In an old unit on a worn-out industrial estate in Wales, Kamal Ali is typically hard at work.
In 2016 the unassuming former teacher came up with an idea which went global before it even arrived on UK shores. Today Kamal sells to 180 companies, exports thousands of units a month to more than 40 countries, and owns a company selling a product with huge international demand.
From starting out as the only man on his fashion design university course to teaching creatives in Cairo and growing his business My Salah Mat after noticing his youngest son struggling to pray at home, Kamal has crammed a lot into his 40 years - but nothing has come easy for him. The father-of-two and husband from Pillgwenlly in Newport, one of Wales’ most deprived communities, struggled with undiagnosed dyslexia in school and had to work “super hard” to pass his GCSEs before studying at the old Caerleon campus and winning a scholarship for his MA product design degree.
After returning to Newport from Egypt in 2016 where he’d spent two years teaching documentary film and digital animation to American students, he couldn’t have been happier in his teaching career which was going from strength to strength.
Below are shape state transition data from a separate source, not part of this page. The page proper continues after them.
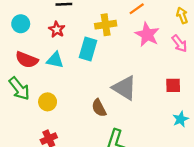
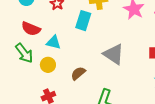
cyan triangle: (55, 60) -> (54, 42), moved
brown semicircle: (99, 108) -> (78, 73), moved, turned 77

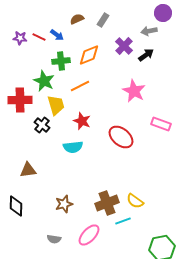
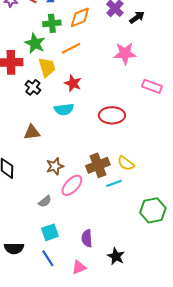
pink star: (134, 91) -> (125, 53), turned -30
red ellipse: (121, 137) -> (112, 115), moved, turned -40
brown triangle: (28, 170) -> (32, 132), moved
pink ellipse: (89, 235) -> (72, 185), moved
gray semicircle: (54, 239) -> (45, 201), turned -48

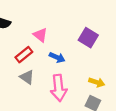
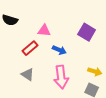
pink triangle: (40, 35) -> (44, 31), turned -32
gray triangle: (27, 77) -> (28, 75), moved

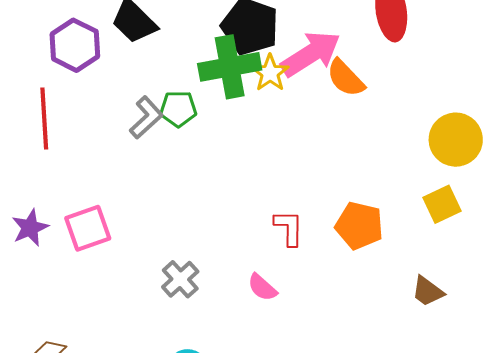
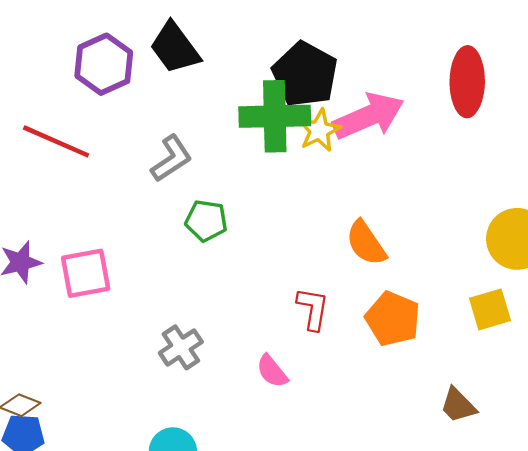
orange semicircle: (346, 78) -> (366, 243), moved
green pentagon: (178, 109) -> (206, 221), moved
red line: (44, 118) -> (56, 141), turned -72

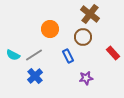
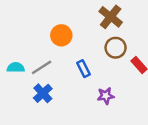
brown circle: (83, 37) -> (116, 48), moved
cyan semicircle: (13, 55) -> (16, 67), turned 152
But after exhaustive Google searches for a product to help his son learn salah, which can be translated to prayer, he had an inkling his time teaching was nearing its end.
“I couldn’t find a tool that would help my son anywhere online, so I opened up my design software and started drawing a mat with hands and feet on it, and initially it was just that,” Kamal remembered of his invention’s early days. “Around that I thought of buttons, and things we say during Islamic prayer. From my course I knew someone in China that could make the mat for me, so we quickly put something together. It struck me how I could really push it on and how it could make sounds to guide people through the praying process. It took two years to perfect, and I travelled to China to make sure everything about the product was perfect. I launched it in 2018 and we made a little video. My son and my niece were on the box and one of my ex-students from my days in Cairo edited it all for me. The video went viral and by the time the mats arrived in the UK we’d received thousands of orders. We were literally receiving more orders than we could make.”
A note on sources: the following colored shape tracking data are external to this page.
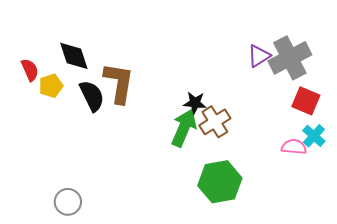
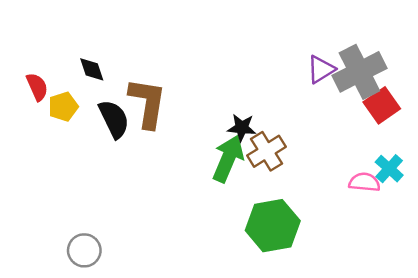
black diamond: (74, 56) -> (92, 69), size x0.7
red square: (306, 101) -> (382, 105), moved, turned 32

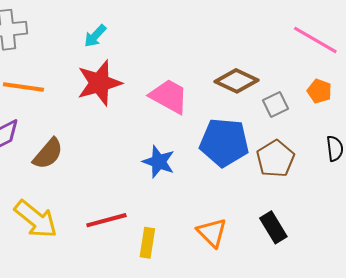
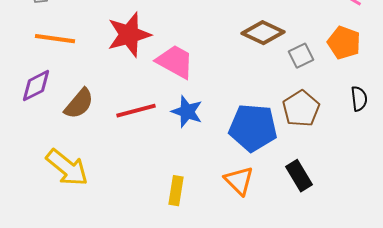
orange pentagon: (319, 91) -> (344, 43), size x1.4
pink trapezoid: (169, 96) -> (175, 62), moved
blue pentagon: (224, 142) -> (253, 128), moved
red line: (106, 220) -> (136, 111), moved

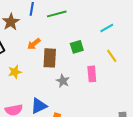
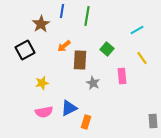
green line: (57, 14) -> (87, 16), turned -66
green square: (77, 47) -> (107, 49), turned -32
yellow star: (15, 72) -> (42, 83), moved

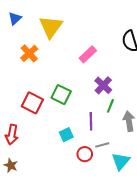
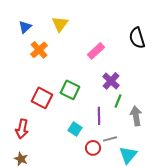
blue triangle: (15, 18) -> (25, 27), moved
yellow triangle: (51, 27) -> (60, 24), size x0.7
cyan square: (66, 135) -> (75, 129), turned -32

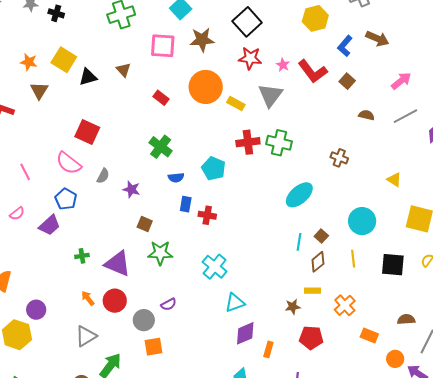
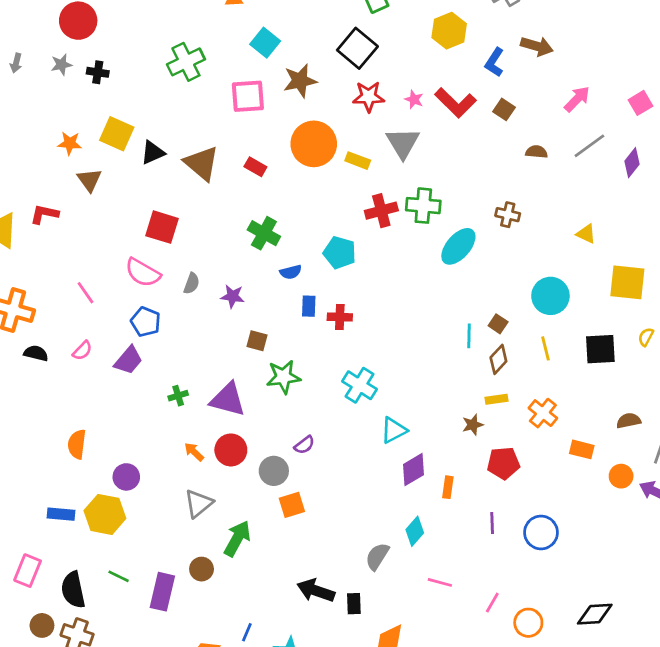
brown triangle: (123, 70) -> (202, 163), moved, size x1.8
cyan ellipse: (299, 195) -> (458, 246), moved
Kamal and his trusted 25-year-old marketing sidekick Alex Fell - My Salah Mat’s only full-time employees - didn’t rest on their laurels. With the help of Kamal's wife Fatiha they emailed every social media influencer they could think of who they thought might use the mat with their children on their profiles for free as the sales continued to rocket.
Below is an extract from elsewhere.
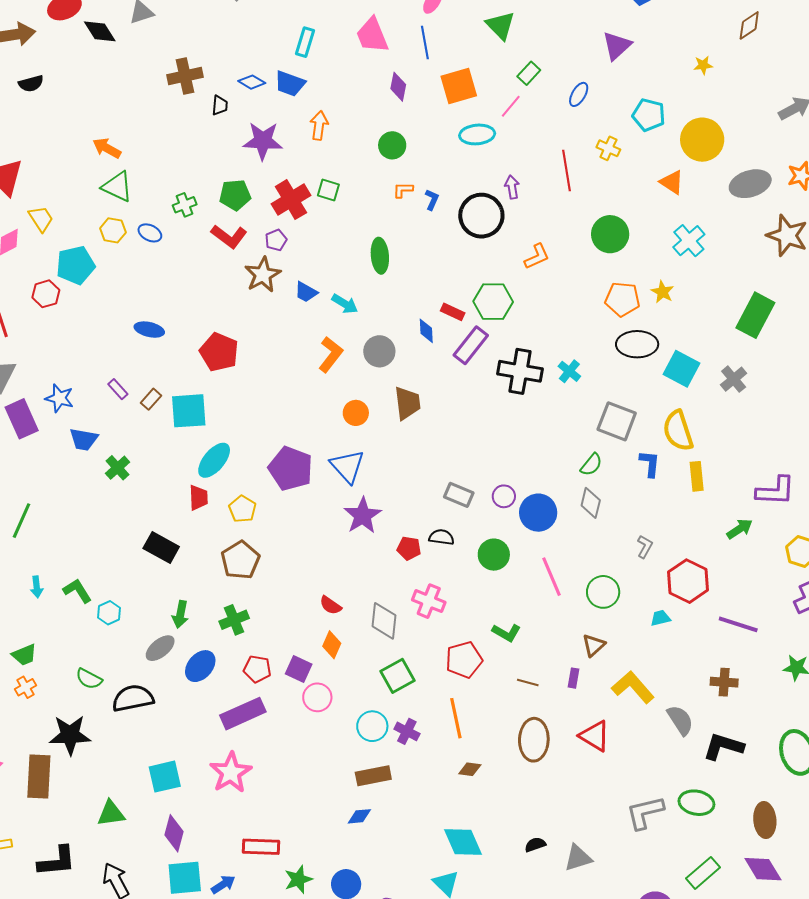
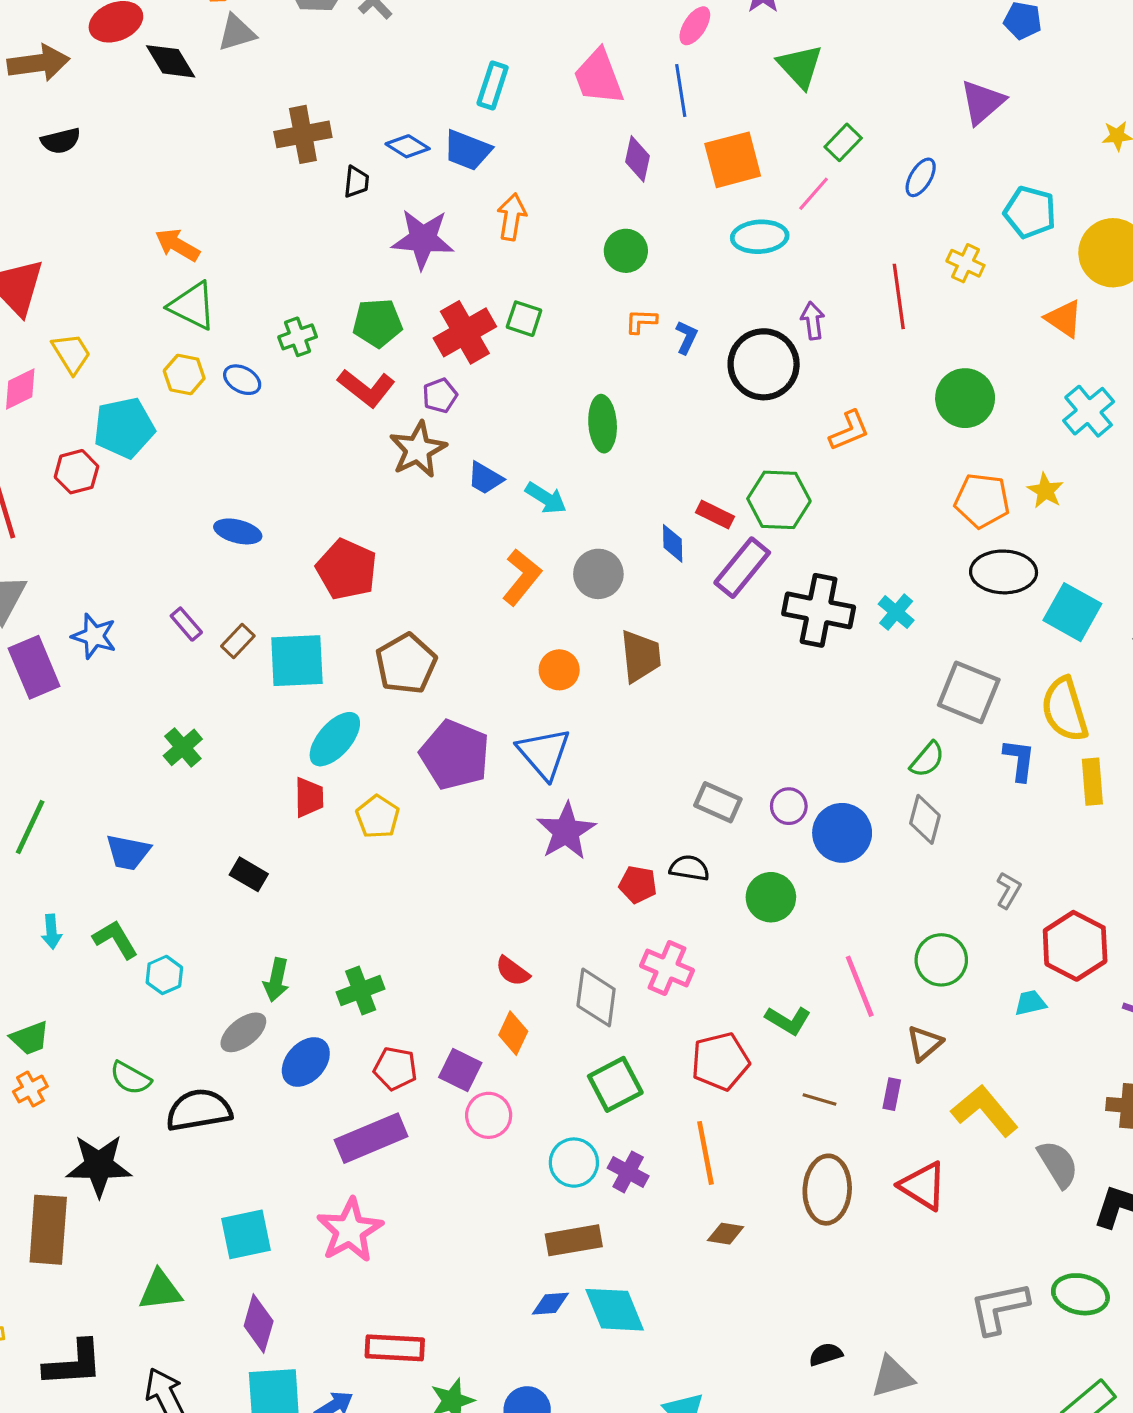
blue trapezoid: (84, 439) -> (128, 852), moved
black rectangle: (161, 548) -> (249, 874), size x0.7
brown pentagon: (240, 560) -> (406, 664), moved
pink line: (552, 577) -> (860, 986), moved
cyan diamond: (463, 842) -> (615, 1310), moved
“Influencers was the new marketing strategy and we went full force into it,” Kamal explained. “Word of mouth marketing remains the most powerful type of marketing, and it worked wonders for us.”
He is recalling the company’s roots from inside the Tardis-like unit which is home to an office, a video room and a kitchen. “We are happy here,” he smiled, surveying the modest space. “It’s home, it’s comfortable, we walk in every day and the place feels happy. I always ask Alex whether he is happy, that’s important to me. I don’t want to mess with it if we’re happy with where we are. To be happy in your job can’t be underestimated.
“We often laugh when we think that the world’s first ever interactive prayer mat has come from here. Prayer has been around for 1,400 years and yet it took someone in Newport to do this. I am proud of that, and when I travel the world for conferences I always begin with: ‘I’m Kamal, and I’m from Newport in Wales.’ I want to shout about that, I’m proud to come from Newport and proud to be from Pill.”
His heritage and pride in Pillgwenlly is a theme he revisits. “We want to be known as a massive global brand born in Pill in Newport. Home will always be Newport. Pill has given me so much. I had a happy childhood here and a positive upbringing - an upbringing that reminds me I must stay humble. Money is a route that can lead you astray, right? I try to always remember that. I’ll always be passionate about Pill. Before I went to Cairo I was in the local paper campaigning about the state of the litter in Pill Park.”
Could he ever have envisaged the business would become so successful? “Honestly no, but even if it went wrong, I thought it was a calculated risk because I made the decision to try this for the right reasons. What is an entrepreneur? For me an entrepreneur isn’t someone who makes something to chase money, they are someone who finds ways to solve problems through creativity. Why did I do it? I did it to help support my children and ultimately other families. That’s the foundation of My Salah Mat - helping people to achieve their goals, just like when I was a teacher.”
And what if it all went wrong? “I am a teacher and taught for ten years before I stumbled across this idea. I’d have happily returned to teaching if everything went wrong, and I still would now. I think that way of thinking probably enables me to operate the business with an element of freedom. It’s taken me time mentally to get to this point, but I do everything with my faith in mind, and I have faith that everything happens for a reason. My faith is what drives me and it was my faith that led me to this.”